--- Materials provided Enclosed Below ---

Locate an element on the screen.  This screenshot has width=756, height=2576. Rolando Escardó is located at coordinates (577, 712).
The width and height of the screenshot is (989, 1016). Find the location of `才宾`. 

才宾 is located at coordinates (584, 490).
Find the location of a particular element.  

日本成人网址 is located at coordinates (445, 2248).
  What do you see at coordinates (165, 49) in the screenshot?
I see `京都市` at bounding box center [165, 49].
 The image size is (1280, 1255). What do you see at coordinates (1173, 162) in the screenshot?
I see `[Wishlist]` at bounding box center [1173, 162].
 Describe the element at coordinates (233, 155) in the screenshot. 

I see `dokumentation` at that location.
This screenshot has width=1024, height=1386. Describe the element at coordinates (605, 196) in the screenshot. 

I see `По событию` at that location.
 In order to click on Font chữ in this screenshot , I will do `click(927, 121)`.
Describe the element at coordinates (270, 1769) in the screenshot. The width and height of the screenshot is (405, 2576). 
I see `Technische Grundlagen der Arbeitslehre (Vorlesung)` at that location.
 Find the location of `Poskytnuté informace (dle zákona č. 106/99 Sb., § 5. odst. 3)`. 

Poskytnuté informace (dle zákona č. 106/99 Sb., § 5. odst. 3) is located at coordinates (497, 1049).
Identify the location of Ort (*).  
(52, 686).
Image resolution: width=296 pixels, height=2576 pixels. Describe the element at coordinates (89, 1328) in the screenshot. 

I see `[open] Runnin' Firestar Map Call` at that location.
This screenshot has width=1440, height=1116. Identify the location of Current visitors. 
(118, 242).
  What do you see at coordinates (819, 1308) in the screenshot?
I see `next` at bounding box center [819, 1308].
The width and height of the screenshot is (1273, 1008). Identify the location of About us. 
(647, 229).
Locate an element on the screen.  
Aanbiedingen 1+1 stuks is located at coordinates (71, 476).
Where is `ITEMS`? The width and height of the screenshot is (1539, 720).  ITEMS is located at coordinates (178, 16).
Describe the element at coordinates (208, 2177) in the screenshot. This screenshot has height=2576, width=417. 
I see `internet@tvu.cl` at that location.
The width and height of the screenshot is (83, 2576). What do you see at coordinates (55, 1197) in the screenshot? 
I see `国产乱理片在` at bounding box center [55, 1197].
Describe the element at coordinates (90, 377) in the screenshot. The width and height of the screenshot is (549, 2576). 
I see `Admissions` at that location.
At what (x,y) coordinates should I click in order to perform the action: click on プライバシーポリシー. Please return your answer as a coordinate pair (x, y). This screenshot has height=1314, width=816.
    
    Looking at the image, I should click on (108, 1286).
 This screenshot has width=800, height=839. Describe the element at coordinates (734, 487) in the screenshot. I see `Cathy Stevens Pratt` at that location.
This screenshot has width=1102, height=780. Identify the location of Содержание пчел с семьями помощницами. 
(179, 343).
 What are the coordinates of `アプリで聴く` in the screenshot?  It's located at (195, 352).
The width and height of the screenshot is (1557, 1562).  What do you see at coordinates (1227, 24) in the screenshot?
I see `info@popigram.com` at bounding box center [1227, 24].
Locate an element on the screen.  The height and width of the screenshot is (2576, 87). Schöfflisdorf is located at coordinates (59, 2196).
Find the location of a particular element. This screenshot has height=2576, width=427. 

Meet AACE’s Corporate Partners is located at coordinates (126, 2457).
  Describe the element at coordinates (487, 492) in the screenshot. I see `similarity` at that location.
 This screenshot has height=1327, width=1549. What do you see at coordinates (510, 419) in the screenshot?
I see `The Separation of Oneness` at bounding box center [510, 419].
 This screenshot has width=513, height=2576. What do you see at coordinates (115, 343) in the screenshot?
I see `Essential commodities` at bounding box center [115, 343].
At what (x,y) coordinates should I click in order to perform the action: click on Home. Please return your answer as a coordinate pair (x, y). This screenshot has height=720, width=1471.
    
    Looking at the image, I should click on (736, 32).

--- End of Enclosed Materials provided ---

Goal of the exercise: The required output is all of the material, word for word.

Written answer:
Locate an element on the screen.  This screenshot has width=756, height=2576. Rolando Escardó is located at coordinates (577, 712).
The width and height of the screenshot is (989, 1016). Find the location of `才宾`. 

才宾 is located at coordinates (584, 490).
Find the location of a particular element.  

日本成人网址 is located at coordinates (445, 2248).
  What do you see at coordinates (165, 49) in the screenshot?
I see `京都市` at bounding box center [165, 49].
 The image size is (1280, 1255). What do you see at coordinates (1173, 162) in the screenshot?
I see `[Wishlist]` at bounding box center [1173, 162].
 Describe the element at coordinates (233, 155) in the screenshot. 

I see `dokumentation` at that location.
This screenshot has width=1024, height=1386. Describe the element at coordinates (605, 196) in the screenshot. 

I see `По событию` at that location.
 In order to click on Font chữ in this screenshot , I will do `click(927, 121)`.
Describe the element at coordinates (270, 1769) in the screenshot. The width and height of the screenshot is (405, 2576). 
I see `Technische Grundlagen der Arbeitslehre (Vorlesung)` at that location.
 Find the location of `Poskytnuté informace (dle zákona č. 106/99 Sb., § 5. odst. 3)`. 

Poskytnuté informace (dle zákona č. 106/99 Sb., § 5. odst. 3) is located at coordinates (497, 1049).
Identify the location of Ort (*).  
(52, 686).
Image resolution: width=296 pixels, height=2576 pixels. Describe the element at coordinates (89, 1328) in the screenshot. 

I see `[open] Runnin' Firestar Map Call` at that location.
This screenshot has width=1440, height=1116. Identify the location of Current visitors. 
(118, 242).
  What do you see at coordinates (819, 1308) in the screenshot?
I see `next` at bounding box center [819, 1308].
The width and height of the screenshot is (1273, 1008). Identify the location of About us. 
(647, 229).
Locate an element on the screen.  
Aanbiedingen 1+1 stuks is located at coordinates (71, 476).
Where is `ITEMS`? The width and height of the screenshot is (1539, 720).  ITEMS is located at coordinates (178, 16).
Describe the element at coordinates (208, 2177) in the screenshot. This screenshot has height=2576, width=417. 
I see `internet@tvu.cl` at that location.
The width and height of the screenshot is (83, 2576). What do you see at coordinates (55, 1197) in the screenshot? 
I see `国产乱理片在` at bounding box center [55, 1197].
Describe the element at coordinates (90, 377) in the screenshot. The width and height of the screenshot is (549, 2576). 
I see `Admissions` at that location.
At what (x,y) coordinates should I click in order to perform the action: click on プライバシーポリシー. Please return your answer as a coordinate pair (x, y). This screenshot has height=1314, width=816.
    
    Looking at the image, I should click on (108, 1286).
 This screenshot has width=800, height=839. Describe the element at coordinates (734, 487) in the screenshot. I see `Cathy Stevens Pratt` at that location.
This screenshot has width=1102, height=780. Identify the location of Содержание пчел с семьями помощницами. 
(179, 343).
 What are the coordinates of `アプリで聴く` in the screenshot?  It's located at (195, 352).
The width and height of the screenshot is (1557, 1562).  What do you see at coordinates (1227, 24) in the screenshot?
I see `info@popigram.com` at bounding box center [1227, 24].
Locate an element on the screen.  The height and width of the screenshot is (2576, 87). Schöfflisdorf is located at coordinates (59, 2196).
Find the location of a particular element. This screenshot has height=2576, width=427. 

Meet AACE’s Corporate Partners is located at coordinates (126, 2457).
  Describe the element at coordinates (487, 492) in the screenshot. I see `similarity` at that location.
 This screenshot has height=1327, width=1549. What do you see at coordinates (510, 419) in the screenshot?
I see `The Separation of Oneness` at bounding box center [510, 419].
 This screenshot has width=513, height=2576. What do you see at coordinates (115, 343) in the screenshot?
I see `Essential commodities` at bounding box center [115, 343].
At what (x,y) coordinates should I click in order to perform the action: click on Home. Please return your answer as a coordinate pair (x, y). This screenshot has height=720, width=1471.
    
    Looking at the image, I should click on (736, 32).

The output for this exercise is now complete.